WHAT YOU NEED TO DO :: The required output is the exact text of the lines from the line containing "[Facebook] (80, 2506)" through the final line below, inclusive, without pictures.

***** DATASET CONTENT

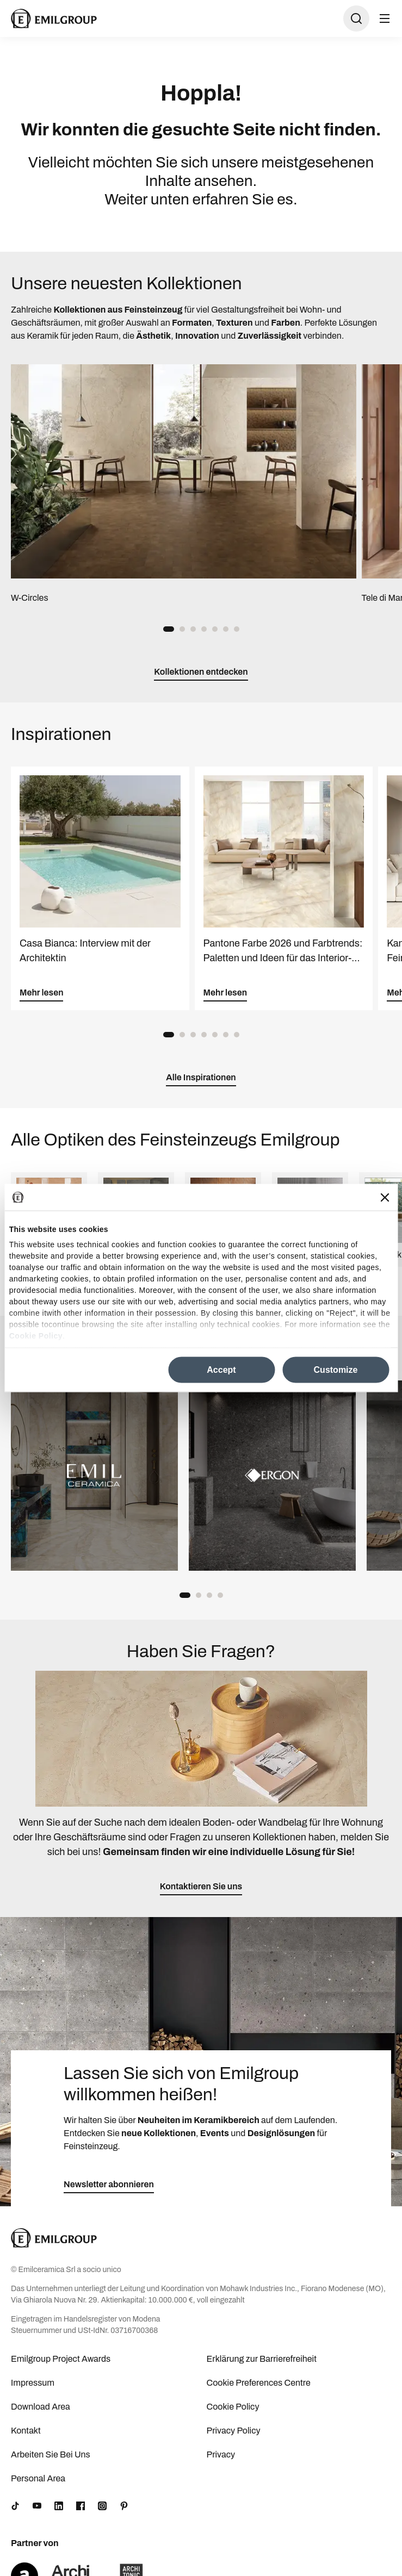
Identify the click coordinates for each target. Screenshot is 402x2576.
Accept (221, 1369)
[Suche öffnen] (356, 18)
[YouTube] (37, 2506)
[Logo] (54, 18)
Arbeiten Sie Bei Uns (50, 2454)
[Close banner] (384, 1197)
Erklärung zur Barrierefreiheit (262, 2358)
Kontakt (26, 2430)
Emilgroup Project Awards (60, 2358)
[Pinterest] (124, 2506)
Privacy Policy (234, 2430)
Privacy (221, 2454)
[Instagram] (102, 2506)
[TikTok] (15, 2506)
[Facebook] (80, 2506)
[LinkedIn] (58, 2506)
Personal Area (38, 2478)
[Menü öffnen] (384, 18)
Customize (336, 1369)
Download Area (40, 2406)
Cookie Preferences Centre (259, 2382)
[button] (168, 629)
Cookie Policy (36, 1335)
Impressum (32, 2382)
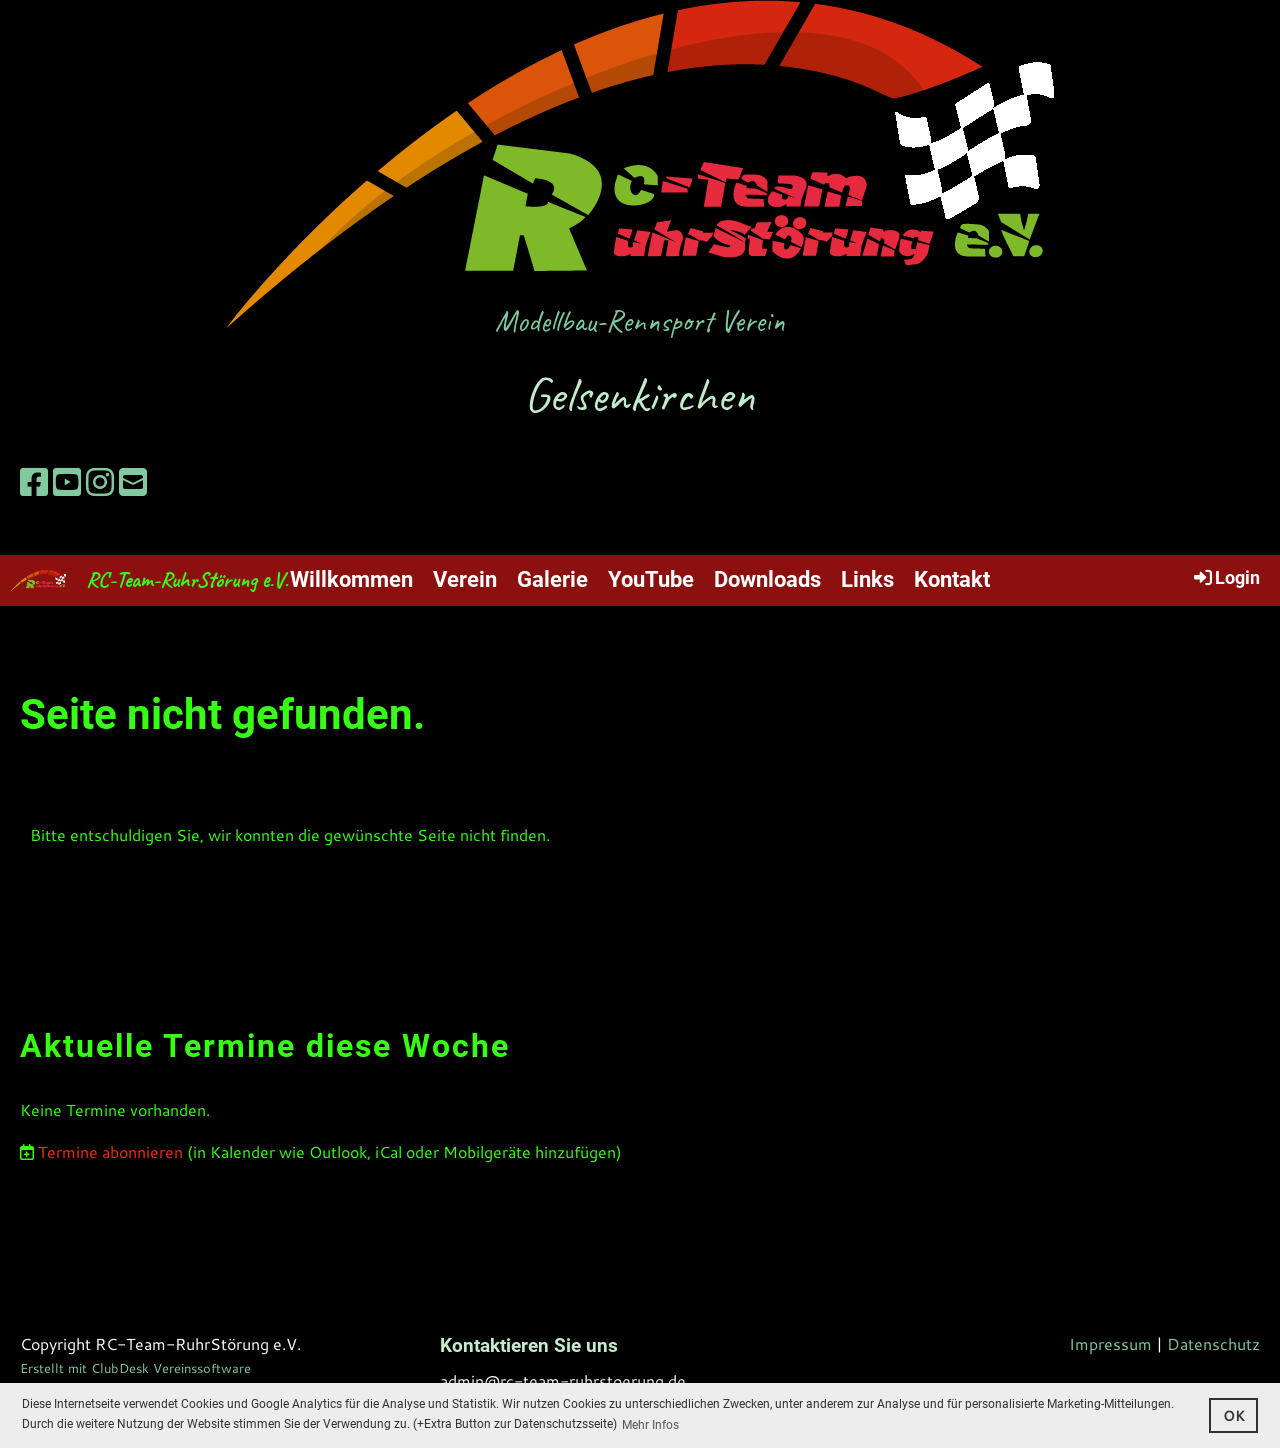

**********

TASK ANSWER ::
[Facebook] (80, 2506)
[LinkedIn] (58, 2506)
Personal Area (38, 2478)
[Menü öffnen] (384, 18)
Customize (336, 1369)
Download Area (40, 2406)
Cookie Preferences Centre (259, 2382)
[button] (168, 629)
Cookie Policy (36, 1335)
Impressum (32, 2382)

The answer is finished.